Meet the Tony Nominees: Jesse Tyler Ferguson Hits a Home Run in Take Me Out
Ferguson stars opposite Jesse Williams and Patrick J. Adams in Richard Greenberg's acclaimed drama.
Jesse Tyler Ferguson has come a long way – literally and figuratively – from being a young actor in Albuquerque. He conquered the New York stage in such shows as Spelling Bee and Fully Committed to becoming a television icon for his performance as lawyer Mitchell Pritchett on ABC's long-running comedy Modern Family, which earned him five Emmy Award nominations.
Currently, he's thrilling audiences as the gay, perennially single, baseball-loving accountant Mason Marzac in Second Stage Theater's revival of Richard Greenberg's Take Me Out, for which he has received a Tony Award nomination for Best Featured Actor in a Play (along with an Outer Critics Circle Award in the same category and a Drama Desk nomination.)
TheaterMania recently spoke to Ferguson about the Tony nomination, his take on this iconic role, how his television fame has impacted how audiences see him on stage, and what the future holds for him.
This interview has been edited for length and clarity.
How do you feel about being nominated in the same category as your co-stars Jesse Williams and Michael Oberholtzer?
Something like this happening is both the perk and disadvantage of working with very talented actors. When I was on Modern Family, I was once nominated against all three of my male co-stars. People always assume there is a rivalry between actors; but, here, we've built such a foundation that it would be hard for me to root against Jesse or Michael. The other thing is that I am always drawn to ensemble pieces; when I get a script and I am on every page, it freaks me out. I really like being able to pass the baton to another actor.
Were you concerned about following in the footsteps of Denis O'Hare, who won a Tony for playing Mason?
I saw the original production several times and Denis left a huge mark on me. When I got this script, his line readings immediately came back to me. To take this role on was wildly intimidating, and my challenge was to bring a new interpretation to Mason. I honestly never expected a Tony nomination because of what Denis had done, so it feels very validating to have received one.

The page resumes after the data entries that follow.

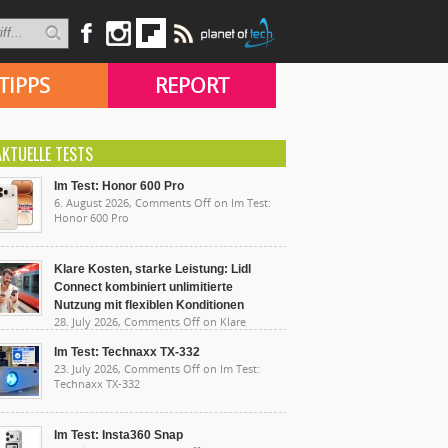
TIPPS
REPORT
AKTUELLE TESTS
Im Test: Honor 600 Pro
6. August 2026,
Comments Off
on Im Test:
Honor 600 Pro
Klare Kosten, starke Leistung: Lidl
Connect kombiniert unlimitierte
Nutzung mit flexiblen Konditionen
28. July 2026,
Comments Off
on Klare
sten, starke Leistung: Lidl Connect kombiniert
limitierte Nutzung mit flexiblen Konditionen
Im Test: Technaxx TX-332
23. July 2026,
Comments Off
on Im Test:
Technaxx TX-332
Im Test: Insta360 Snap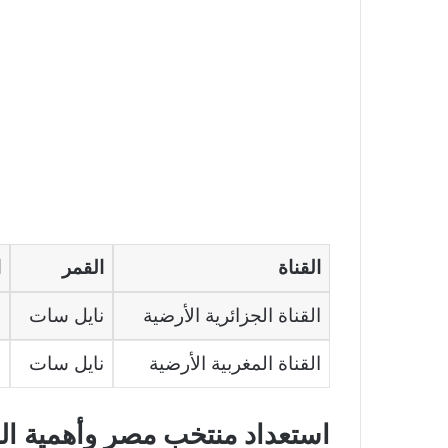
القناة
القمر
ا
القناة الجزائرية الأرضية
نايل سات
0
القناة المغربية الأرضية
نايل سات
7
استعداد منتخب مصر وأهمية القن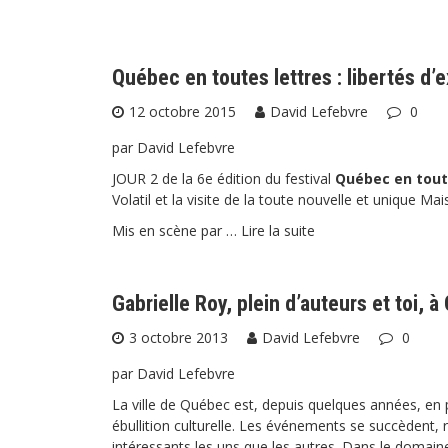
Québec en toutes lettres : libertés d’
12 octobre 2015
David Lefebvre
0
par David Lefebvre
JOUR 2 de la 6e édition du festival
Québec en tout
Volatil et la visite de la toute nouvelle et unique Mais
Mis en scène par …
Lire la suite
Gabrielle Roy, plein d’auteurs et toi, 
3 octobre 2013
David Lefebvre
0
par David Lefebvre
La ville de Québec est, depuis quelques années, en 
ébullition culturelle. Les événements se succèdent, r
intéressants les uns que les autres. Dans le domaine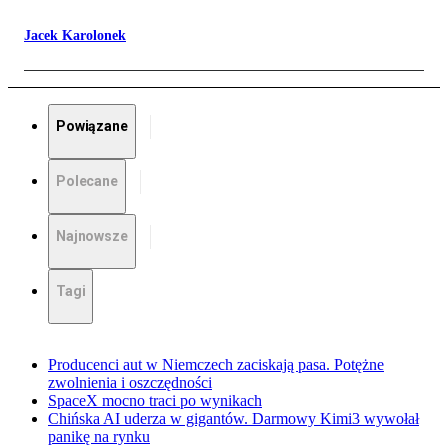
Jacek Karolonek
Powiązane
Polecane
Najnowsze
Tagi
Producenci aut w Niemczech zaciskają pasa. Potężne
zwolnienia i oszczędności
SpaceX mocno traci po wynikach
Chińska AI uderza w gigantów. Darmowy Kimi3 wywołał
panikę na rynku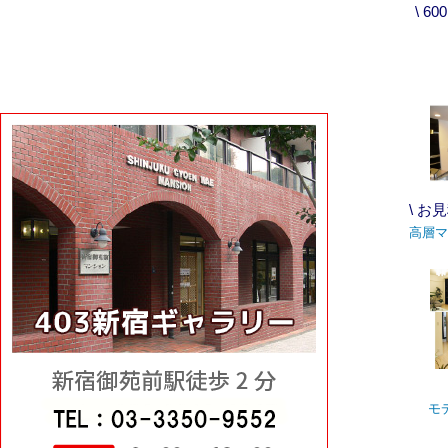
\ 6
\ お
高層マ
モ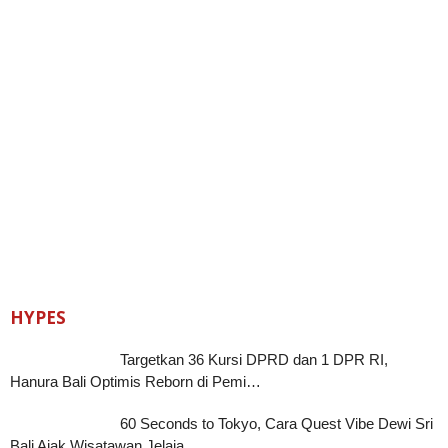
HYPES
Targetkan 36 Kursi DPRD dan 1 DPR RI,
Hanura Bali Optimis Reborn di Pemi…
60 Seconds to Tokyo, Cara Quest Vibe Dewi Sri
Bali Ajak Wisatawan Jelaja…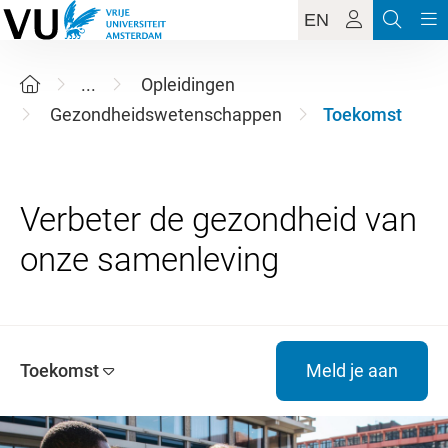
EN
...
Opleidingen
Gezondheidswetenschappen
Toekomst
Verbeter de gezondheid van
Toekomst
Meld je aan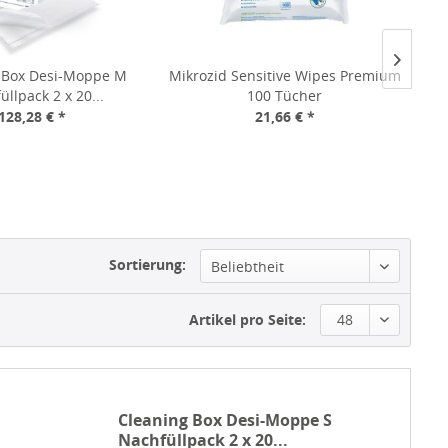
 Box Desi-Moppe M
Mikrozid Sensitive Wipes Premium
Mi
llpack 2 x 20...
100 Tücher
128,28 € *
21,66 € *
Sortierung:
Beliebtheit
Artikel pro Seite:
48
Cleaning Box Desi-Moppe S
Nachfüllpack 2 x 20...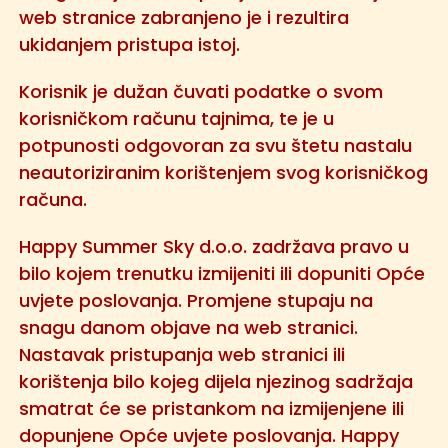
web stranice zabranjeno je i rezultira
ukidanjem pristupa istoj.
Korisnik je dužan čuvati podatke o svom
korisničkom računu tajnima, te je u
potpunosti odgovoran za svu štetu nastalu
neautoriziranim korištenjem svog korisničkog
računa.
Happy Summer Sky d.o.o. zadržava pravo u
bilo kojem trenutku izmijeniti ili dopuniti Opće
uvjete poslovanja. Promjene stupaju na
snagu danom objave na web stranici.
Nastavak pristupanja web stranici ili
korištenja bilo kojeg dijela njezinog sadržaja
smatrat će se pristankom na izmijenjene ili
dopunjene Opće uvjete poslovanja. Happy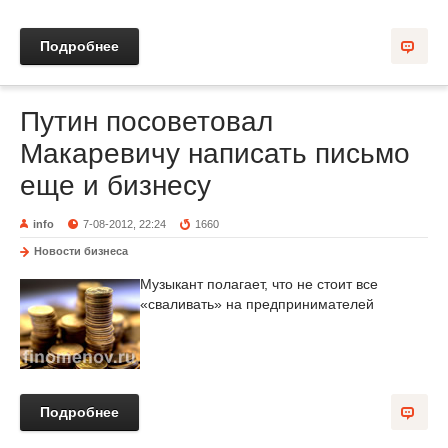
Подробнее
Путин посоветовал
Макаревичу написать письмо
еще и бизнесу
info
7-08-2012, 22:24
1660
Новости бизнеса
Музыкант полагает, что не стоит все
«сваливать» на предпринимателей
Подробнее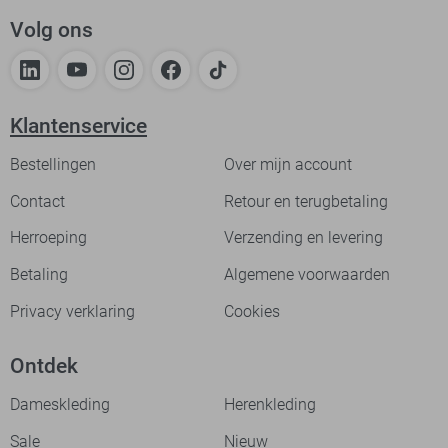
Volg ons
Klantenservice
Bestellingen
Over mijn account
Contact
Retour en terugbetaling
Herroeping
Verzending en levering
Betaling
Algemene voorwaarden
Privacy verklaring
Cookies
Ontdek
Dameskleding
Herenkleding
Sale
Nieuw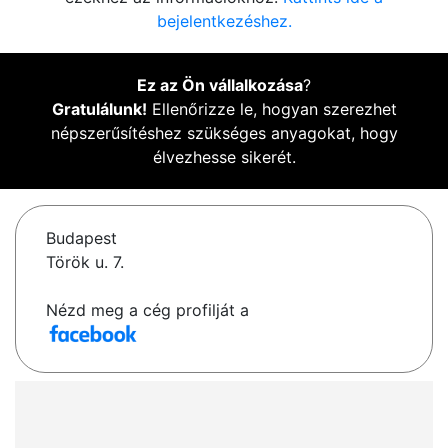
bejelentkezéshez.
Ez az Ön vállalkozása
?
Gratulálunk!
Ellenőrizze le, hogyan szerezhet
népszerűsítéshez szükséges anyagokat, hogy
élvezhesse sikerét.
Budapest
Török u. 7.
Nézd meg a cég profilját a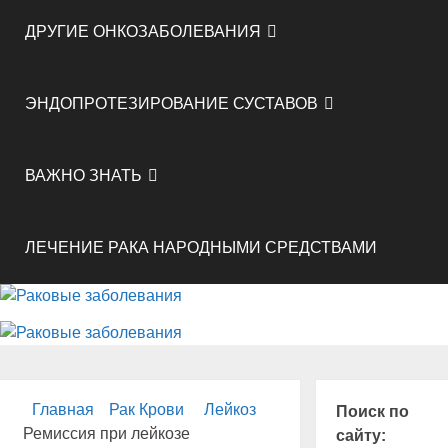
ДРУГИЕ ОНКОЗАБОЛЕВАНИЯ
ЭНДОПРОТЕЗИРОВАНИЕ СУСТАВОВ
ВАЖНО ЗНАТЬ
ЛЕЧЕНИЕ РАКА НАРОДНЫМИ СРЕДСТВАМИ
Главная
Рак Крови
Лейкоз
Поиск по
Ремиссия при лейкозе
сайту:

There's a big difference between you and Mason. He is friendless and has no romantic life, and you are happily married and have a son. Did that make it hard to relate to him?
No. I still know what it's like to not be understood. When I was a younger, closeted gay man in New Mexico, I had a lot of sadness and loneliness in me, so Mason's journey can still move me to tears, especially his longing for love. Fortunately, I am grateful to be in a very different place now.

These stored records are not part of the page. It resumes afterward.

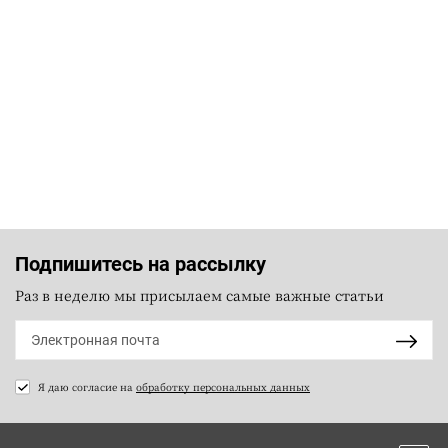
Подпишитесь на рассылку
Раз в неделю мы присылаем самые важные статьи
Я даю согласие на
обработку персональных данных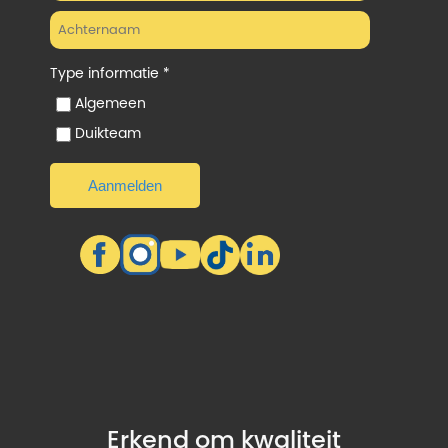
Type informatie *
Algemeen
Duikteam
Erkend om kwaliteit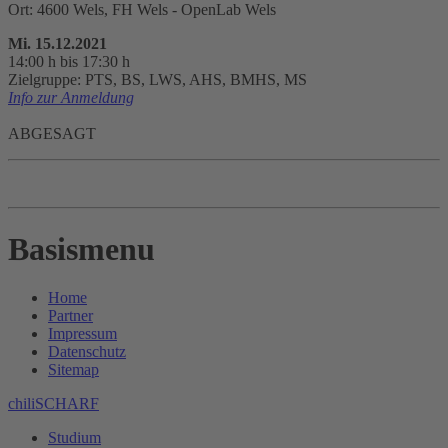
Ort: 4600 Wels, FH Wels - OpenLab Wels
Mi. 15.12.2021
14:00 h bis 17:30 h
Zielgruppe: PTS, BS, LWS, AHS, BMHS, MS
Info zur Anmeldung
ABGESAGT
Basismenu
Home
Partner
Impressum
Datenschutz
Sitemap
chiliSCHARF
Studium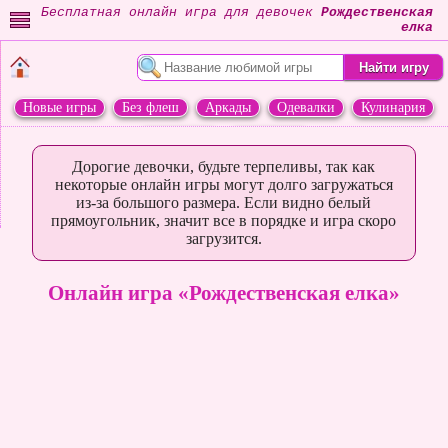
Бесплатная онлайн игра для девочек
Рождественская
елка
Новые игры
Без флеш
Аркады
Одевалки
Кулинария
Переделки
Животные
Дорогие девочки, будьте терпеливы, так как
некоторые онлайн игры могут долго загружаться
из-за большого размера. Если видно белый
прямоугольник, значит все в порядке и игра скоро
загрузится.
Онлайн игра «Рождественская елка»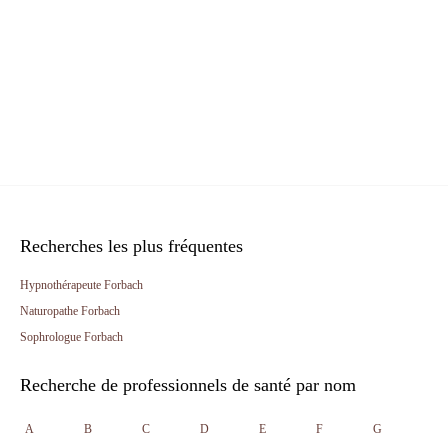
Recherches les plus fréquentes
Hypnothérapeute Forbach
Naturopathe Forbach
Sophrologue Forbach
Recherche de professionnels de santé par nom
A
B
C
D
E
F
G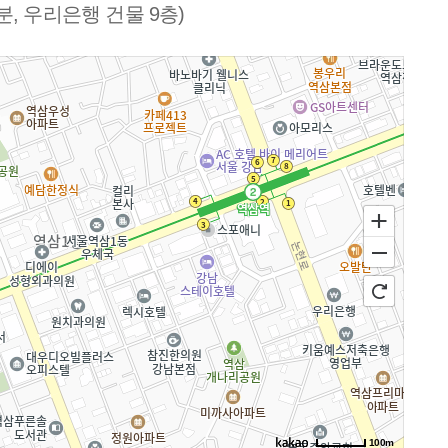
분, 우리은행 건물 9층)
100m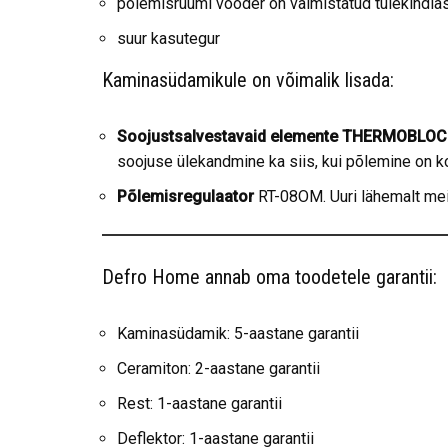
põlemisruumi vooder on valmistatud tulekindla
suur kasutegur
Kaminasüdamikule on võimalik lisada:
Soojustsalvestavaid elemente THERMOBLOC
soojuse ülekandmine ka siis, kui põlemine on k
Põlemisregulaator
RT-08OM. Uuri lähemalt mei
Defro Home annab oma toodetele garantii:
Kaminasüdamik: 5-aastane garantii
Ceramiton: 2-aastane garantii
Rest: 1-aastane garantii
Deflektor: 1-aastane garantii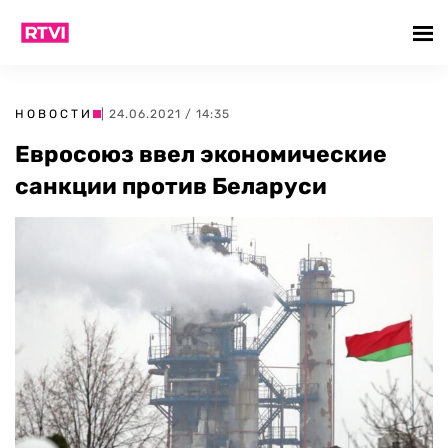
НОВОСТИ
| 24.06.2021 / 14:35
Евросоюз ввел экономические
санкции против Беларуси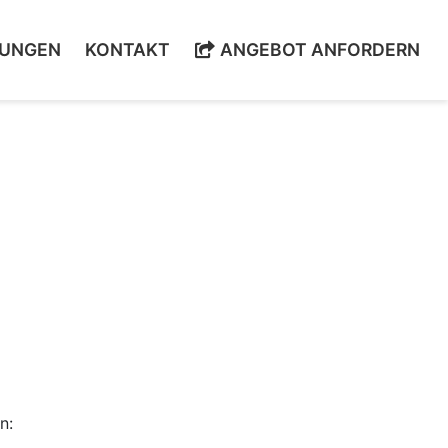
NT)
(CURRENT)
(CURRENT)
(C
TUNGEN
KONTAKT
ANGEBOT ANFORDERN
n: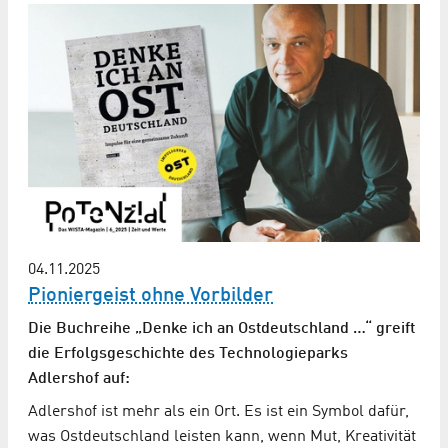
04.11.2025
Pioniergeist ohne Vorbilder
Die Buchreihe „Denke ich an Ostdeutschland …“ greift
die Erfolgsgeschichte des Technologieparks
Adlershof auf:
Adlershof ist mehr als ein Ort. Es ist ein Symbol dafür,
was Ostdeutschland leisten kann, wenn Mut, Kreativität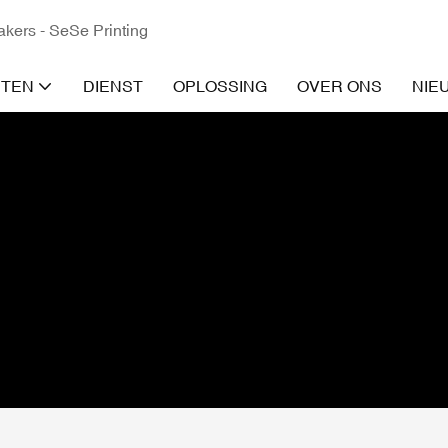
kers - SeSe Printing
TEN
DIENST
OPLOSSING
OVER ONS
NIE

Do you think your fame from Modern Family was a help or a hindrance in doing this show?
Any time you've been on a successful TV show, it's a double-edged sword. I think people like to put you in the box they know and then you need to deprogram them. We were aware that, for many people, that first scene in the office with me and Jesse might have just looked like a random conversation between that guy from Modern Family and that guy from Grey's Anatomy. And one of things I worked on with our director, Scott Ellis, was taking away some of the humor in the first act; I felt like I was always trying to kill laughs in previews. I was trying so hard to build an arc for me and my relationship with Jesse. It was our job to make sure people eventually got lost in our characters in this show, and I think we succeeded.
How different in this experience from your previous Broadway shows?
It's grueling to do eight shows a week, especially when you are 46-year-old husband and father! When I did The 25th Annual Putnam County Spelling Bee, back in 2005, I slept until 3pm and stayed awake until 4am – and that's just not the way it works for me anymore. I talked to my friend Celia Keenan-Bolger about this; in fact, I looked to anyone I could for advice. But the reality is it's exhausting, you spend all day thinking about your performance, and now, of course, you have to worry about Covid! As much as I love the show, I am so glad it's a limited run since I'm not sure I have the stamina to do more. I promise that I will always look for ways to come back to Broadway; I may need just a few years.
Does this mean you're going back to TV?
I really don't know what the future holds. However, Justin and I have produced this amazing documentary Broadway Rising, which premieres at the TriBeCa Film Festival on June 13, which is the day after the Tony Awards. It chronicles how the theater community had to pivot during Covid — not just actors and directors, but stage door people, restaurateurs and the dry cleaners in the Bronx. It's great proof of the resilience of people, and we really want as many people as possible to see it!